ADLL 6143 - Instructional Adaptation and Innovation in Adult and Lifelong Learning – An overview of teaching and learning methods, styles, and techniques which are applicable when facilitating adult learners across diverse settings. Content to include teaching and learning style assessment, accommodating learning styles, physical and learning disabilities, language differences and cultural norms. 

§     Identify and describe different systems of teaching and learning styles.

§     Explain how different teaching and learning styles can be applied to adult and lifelong learning settings.

§     Identify appropriate teaching styles which address needs for adult learners with physical or learning disabilities.

§     Describe the influence of language differences and cultural norms on an adult learner's ability to process and understand.

§     Demonstrate the ability to assess an adult student's learning style.

 

ADLL 6153 - Policy and Public Governance of Adult and Lifelong Learning Programs – Policy analysis and public governance issues in adult and lifelong learning with emphasis on state and federal programs.  Discussions of how to evaluate, design, and implement policy focused on promoting adult and lifelong learning activities in a myriad of organizations.  Overview of trends and current issues related to policy and public governance of adult and lifelong learning.

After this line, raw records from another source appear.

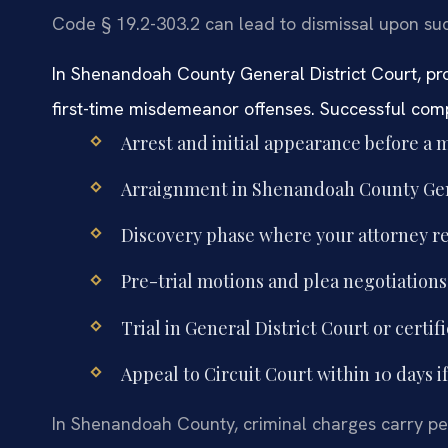
Code § 19.2-303.2 can lead to dismissal upon su
In Shenandoah County General District Court, pros
first-time misdemeanor offenses. Successful compl
Arrest and initial appearance before a m
Arraignment in Shenandoah County Gener
Discovery phase where your attorney 
Pre-trial motions and plea negotiation
Trial in General District Court or certifi
Appeal to Circuit Court within 10 days i
In Shenandoah County, criminal charges carry pen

§     Examine current state and federal policy and law regarding adult and lifelong learning initiatives.

§     Evaluate how federal policy informs practice at the state level and how state level policy informs practice at the local program level.

§     Consider policy changes needed to enhance the accessibility and sustainability of public adult and lifelong learning programs.

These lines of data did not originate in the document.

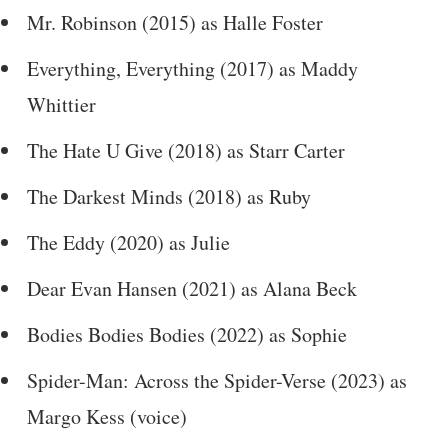
Mr. Robinson (2015) as Halle Foster
Everything, Everything (2017) as Maddy
Whittier
The Hate U Give (2018) as Starr Carter
The Darkest Minds (2018) as Ruby
The Eddy (2020) as Julie
Dear Evan Hansen (2021) as Alana Beck
Bodies Bodies Bodies (2022) as Sophie
Spider-Man: Across the Spider-Verse (2023) as
Margo Kess (voice)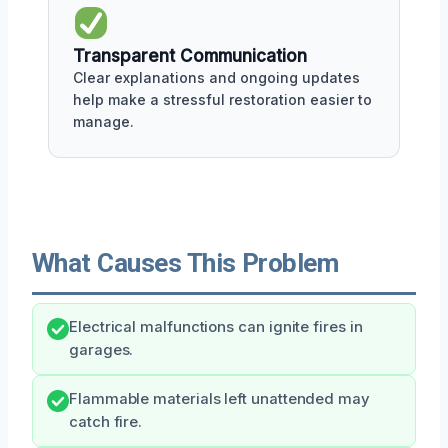
Transparent Communication
Clear explanations and ongoing updates
help make a stressful restoration easier to
manage.
What Causes This Problem
Electrical malfunctions can ignite fires in
garages.
Flammable materials left unattended may
catch fire.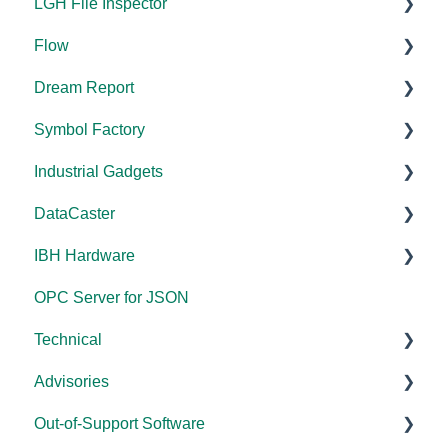
LGH File Inspector
Flow
Documentation
Dream Report
Installation/Upgrade
Documentation
Symbol Factory
Licensing
Documentation
Industrial Gadgets
FAQs
Licensing
Documentation
DataCaster
Error Codes/Messages
FAQs
Installation/Upgrade
Installation/Upgrade
IBH Hardware
Licensing
Error Codes/Messages
Documentation
OPC Server for JSON
Compatibility
Application Notes
Technical
Universal
Advisories
FAQs
Products - General
Out-of-Support Software
OPC DA/OPC UA
DCOM Hardening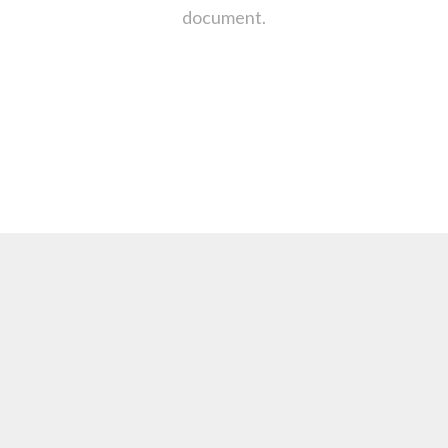
document.
:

§     Review recent empirical research which should be considered when developing policy related to adult and lifelong learning programs.  Develop recommendations to apply those research findings to practice.

 

ADLL 6163 - Adult Development and Psychology – Focus on adult developmental psychology with emphasis on lifespan development and specific issues related to learning in the various stages of adulthood.  Work-life balance, meaning of work, generational issues.

§     Describe adult development and the major themes of adulthood from the psychosocial, sociological, biological and cognitive perspectives. 

§     Examine the importance of life stages and aging issues as they relate to adults' personal and professional lives. 

§     Analyze the effects of the aging process and lifespan development on cognitive processes and learning. 

§     Explore the effects of life transitions and the maturation process as they relate to adult learners' needs and objectives. 

§     Apply the theories of adult development and current research to practice in an adult learning setting. 

 

ADLL 6173 - Current Issues - Exploration and discussion of current issues relative to adult education and lifelong learning.  Focus on the review and application of current research as it relates to practice.  May be repeated twice.

 

ADLL 6313 - Independent Study - Independent study of topics in adult and lifelong learning.